What happens when socialization falls below a critical threshold? The story is told adequately in commonly sited statistics. In 1972, U.S. prisons held 300,000 people. Today, they hold 2,300,000. This is actually undesirable to a capitalist society, since somebody has to pay for all these prisoners. Ideally, they would all be working at McDonalds for just enough money to buy essentials and an occasional iphone or whatever. It may be argued that this social model, call it the U.S./ third world model, is competing with the European social model, where workers get higher wages and support a greater proportion of the overall economy than in the U.S. at the expense of the richest of the rich. I see it as an experiment everyone in the business of oppression is happy to see carried out: how low can you go before the little people either rebel, starve, or go mad, whichever the case may be in the particular experiment. The fact that European “elites” accept slightly lower portions of the pie to ensure slightly smoother social functioning may or may not be better than the “take ‘em for all they’re worth” mentality of the American super-rich. Neither system is currently doing anything constructive to prevent the impending global climate catastrophe. Still, considering that it’s impossible to get anything at all done among people lacking socialization, I would probably prefer Europe to America.

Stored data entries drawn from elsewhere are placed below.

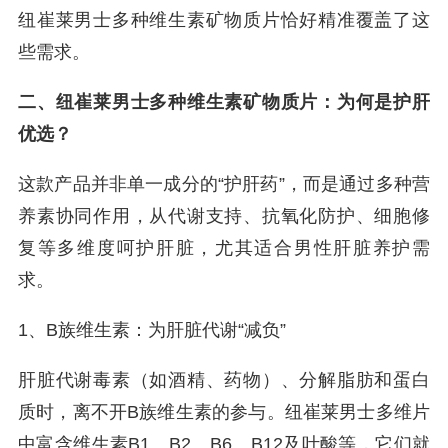
纽崔莱男士多种维生素矿物质片恰好精准覆盖了这
些需求。
二、纽崔莱男士多种维生素矿物质片：为何是护肝
优选？
这款产品并非单一成分的“护肝药”，而是通过多种营
养素协同作用，从代谢支持、抗氧化防护、细胞修
复等多维度呵护肝脏，尤其适合男性肝脏养护需
求。
1、B族维生素：为肝脏代谢“减负”
肝脏代谢毒素（如酒精、药物）、分解脂肪和蛋白
质时，离不开B族维生素的参与。纽崔莱男士多维片
中富含维生素B1、B2、B6、B12及叶酸等，它们就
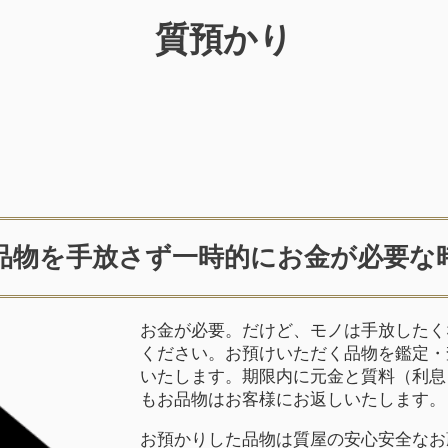
質預かり
品物を手放さず一時的にお金が必要な
お金が必要。だけど、モノは手放したく
ください。お預けいただく品物を鑑定・
いたします。期限内に元金と質料（利息
もお品物はお客様にお返しいたします。
お預かりした品物は質屋の安心安全なお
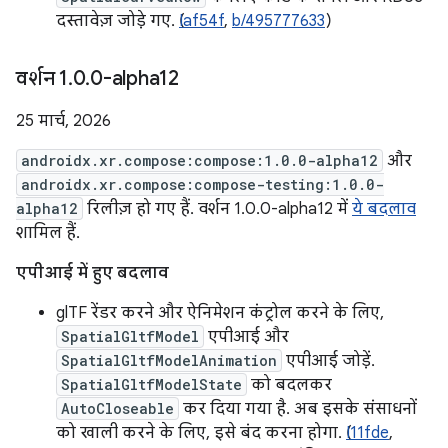
दस्तावेज़ जोड़े गए. (
Iaf54f
,
b/495777633
)
वर्शन 1
.
0
.
0-alpha12
25 मार्च, 2026
androidx.xr.compose:compose:1.0.0-alpha12
और
androidx.xr.compose:compose-testing:1.0.0-
alpha12
रिलीज़ हो गए हैं. वर्शन 1.0.0-alpha12 में
ये बदलाव
शामिल हैं.
एपीआई में हुए बदलाव
glTF रेंडर करने और ऐनिमेशन कंट्रोल करने के लिए,
SpatialGltfModel
एपीआई और
SpatialGltfModelAnimation
एपीआई जोड़ें.
SpatialGltfModelState
को बदलकर
AutoCloseable
कर दिया गया है. अब इसके संसाधनों
को खाली करने के लिए, इसे बंद करना होगा. (
I11fde
,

Have I communicated how worrisome (and debilitating) I find the current trends in socialization? More and more, people I meet seem to lack even basic social graces, never mind the instincts to be supportive to one another. Everyone believes themselves to be smarter, better, or anyway more special than everyone else, and this is considered normal, if not a good thing. Selfishness is, for many, a virtue. Personal ambition is assumed to take precedence over relationships. And in spite of all evidence that we are a nation of lonely people, everyone insists that what they personally need is money, or love, or fame, or new breasts, anything but the obvious—friends and family, a good home and community.

Socialization is invisible to us until it is gone, at which point we all of a sudden realize that we can’t get anything done without some amount of it. But it can remain invisible after it is gone, too, especially when so much effort goes into convincing us that the problem isn’t our world, it’s us. But it’s actually not us for once: the society we inhabit is the problem.